American civil rights activist

Neval Hollen Thomas (January 6, 1874 – April 13, 1930) was a civil rights activist, high school teacher, and president of the Washington, D.C., local NAACP branch from 1925 to 1930.

== Education and Teaching Career ==

Neval Hollen Thomas was born in 1874 in Springfield, Ohio. He attended public school in Ohio, then pursued a bachelor's degree at Howard University. Receiving his B.A. in 1901, he then enrolled in Howard Law School. Despite attaining his law degree in 1904 with hopes to go after a legal career, Thomas pursued teaching as a career instead.

Thomas taught American history for 19 years at M Street High School in Washington, D.C. At the time, M Street High School (later named Dunbar High School) was one of the most "prestigious and exceptional African American educational institutions to have ever existed in the United States." Students were offered a comprehensive academic education. Thomas was interested in the subjects of race and democracy and often tied his teachings at M Street High School to these subjects. In order to expand his education, he traveled abroad and visited churches and literary social clubs. He worked well with the school boards and accomplished several projects to get a stadium and a greenhouse built for the student and faculty body. Later, he became Dunbar's vice principal.

== Washington Riots ==
The summer of 1919, also known as the Red Summer, brought great attention to Thomas. There was rioting on the streets of Washington between blacks and whites, and blacks armed themselves with guns to fight back. Thomas met with city officials, such as chief executive, Louis Brownlow, to discuss the events of the riots and encouraged something to be done immediately. As the fighting raged on in D.C., he helped obtain lawyers for imprisoned blacks, distributed pamphlets, and roamed the streets to help aid the rioters. Denouncing the city commissioner and chief of police, he claimed, “If you can’t protect us, we will arm and defend ourselves.” Using his position working for the Washington Afro-American newspaper, Thomas reached out to the press. Even though Thomas pushed to end the riots, the congregation of blacks defending their rights on the streets impressed him.

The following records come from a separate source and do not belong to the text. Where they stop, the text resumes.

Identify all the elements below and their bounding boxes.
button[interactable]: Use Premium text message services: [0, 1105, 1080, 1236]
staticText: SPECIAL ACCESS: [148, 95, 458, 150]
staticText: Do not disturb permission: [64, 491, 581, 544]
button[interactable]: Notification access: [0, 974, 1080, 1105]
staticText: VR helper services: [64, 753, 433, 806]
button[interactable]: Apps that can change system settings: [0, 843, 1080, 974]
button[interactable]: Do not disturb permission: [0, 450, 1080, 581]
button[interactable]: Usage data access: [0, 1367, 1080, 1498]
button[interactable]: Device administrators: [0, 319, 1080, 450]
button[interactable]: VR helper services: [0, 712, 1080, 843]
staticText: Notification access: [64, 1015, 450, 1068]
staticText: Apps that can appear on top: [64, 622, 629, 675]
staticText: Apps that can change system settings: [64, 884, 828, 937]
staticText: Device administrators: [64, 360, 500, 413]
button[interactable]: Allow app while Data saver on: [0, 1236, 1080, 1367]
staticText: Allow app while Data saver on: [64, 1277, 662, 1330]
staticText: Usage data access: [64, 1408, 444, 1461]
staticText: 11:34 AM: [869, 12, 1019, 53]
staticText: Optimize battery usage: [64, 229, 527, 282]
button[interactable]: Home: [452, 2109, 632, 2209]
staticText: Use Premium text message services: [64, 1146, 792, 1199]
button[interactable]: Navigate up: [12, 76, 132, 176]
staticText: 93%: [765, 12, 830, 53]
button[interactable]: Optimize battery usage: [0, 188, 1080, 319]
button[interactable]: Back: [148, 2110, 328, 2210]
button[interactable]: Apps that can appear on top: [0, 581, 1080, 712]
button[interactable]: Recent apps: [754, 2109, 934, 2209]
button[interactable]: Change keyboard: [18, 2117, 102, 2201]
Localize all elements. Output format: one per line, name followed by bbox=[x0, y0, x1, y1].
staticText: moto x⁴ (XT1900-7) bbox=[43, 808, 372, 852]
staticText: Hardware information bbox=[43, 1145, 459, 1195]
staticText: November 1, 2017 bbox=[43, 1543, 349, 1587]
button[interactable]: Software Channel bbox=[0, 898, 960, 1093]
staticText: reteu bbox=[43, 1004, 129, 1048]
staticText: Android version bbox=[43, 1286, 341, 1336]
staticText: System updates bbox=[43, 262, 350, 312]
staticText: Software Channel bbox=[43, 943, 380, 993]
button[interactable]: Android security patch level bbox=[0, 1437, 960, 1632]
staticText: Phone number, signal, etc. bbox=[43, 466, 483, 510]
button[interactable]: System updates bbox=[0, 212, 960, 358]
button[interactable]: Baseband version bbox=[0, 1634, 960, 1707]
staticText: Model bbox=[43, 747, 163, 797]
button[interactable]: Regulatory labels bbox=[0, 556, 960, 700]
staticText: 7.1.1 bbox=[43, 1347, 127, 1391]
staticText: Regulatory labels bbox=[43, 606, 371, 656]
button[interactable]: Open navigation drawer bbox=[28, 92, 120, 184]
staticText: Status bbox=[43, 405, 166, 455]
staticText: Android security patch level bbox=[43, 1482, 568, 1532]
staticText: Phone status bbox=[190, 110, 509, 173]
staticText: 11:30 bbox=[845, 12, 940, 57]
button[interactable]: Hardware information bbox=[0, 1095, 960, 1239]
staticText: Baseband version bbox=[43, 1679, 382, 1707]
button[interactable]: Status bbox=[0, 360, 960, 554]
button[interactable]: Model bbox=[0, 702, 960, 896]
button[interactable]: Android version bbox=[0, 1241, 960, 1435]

== Role with NAACP (National Association for the Advancement of Colored People) ==
Due to Thomas's leadership during the 1919 riots, as well as his ability to reason with an open ear, he earned a position on the board of directors of the NAACP branch in Washington in 1919. He channeled his activism within the NAACP toward the racial inequalities present in public schools within Washington.

Thomas published an article in 1923 titled "District of Columbia-A Paradise of Paradoxes," where he addressed the racial issues he saw present in the public schools. In his article, he focused on the inequalities of teachers salaries. During his time in the NAACP, he "pushed for equal pay for black school employees” as well as “equal salaries for officers in white and black schools."

His lifelong commitment to the injustices of racial inequality within Washington, D.C., landed him a higher position on the NAACP Washington branch as president of the branch in 1925. Thomas was known as one of the most aggressive branch presidents. He continued to take action against racial inequalities as president. Starting in 1926, Thomas received mixed feedback from NAACP members, especially after he cancelled a speech for the women’s campaign. He wrote numerous hate-filled letters to board members, which were used as evidence for his increasingly radical ideals. Thomas protested in 1927 after "several Negro examiners in the Interior Department were assigned together in a new work station" and forced the Secretaty of the Interior Department to "rescind the segregation."

He used his rhetorical capabilities to convince his audiences. One author deemed him an “egocentric spirit” who “developed a clique that was loyal to him personally, and he disparaged work done by others.”

== Role Outside the NAACP ==
Thomas wrote an essay for The Messenger: a magazine produced by African-Americans that challenged racial segregation. He mentioned the lack of black policeman and firefighters in the city as well as unequal school funding between white and black schools. In 1928, he wrote an article for the Afro-American and said, “the real Republican Party was the greatest political agency in the history of our government, but, IT IS DEAD.” In the article, he denigrated the new era of the Republican Party by claiming they promote class differences between races as well as Ku Klux Klan ideals.

==Death and legacy==
Neval Thomas died on April 13, 1930, at age 56 due to ongoing health issues. Emma Merritt replaced him as head of the NAACP as the first woman president. After his death, the NAACP adopted less radical ideas; they were more content with the economical, social, and political disparities they faced than they used to be, and lacked his radical push for action. He was known for his active engagement in D.C. for the push for racial equality in public schools and in the workplace and would even “jeopardize his own bread and butter for a high principle." However, by voicing his opinions and maintaining his outspoken, candid manor, he often developed hostility among his adversaries.

In his honor, Washington, D.C., established the Neval Thomas Elementary School on Anacostia Avenue, Washington, D.C.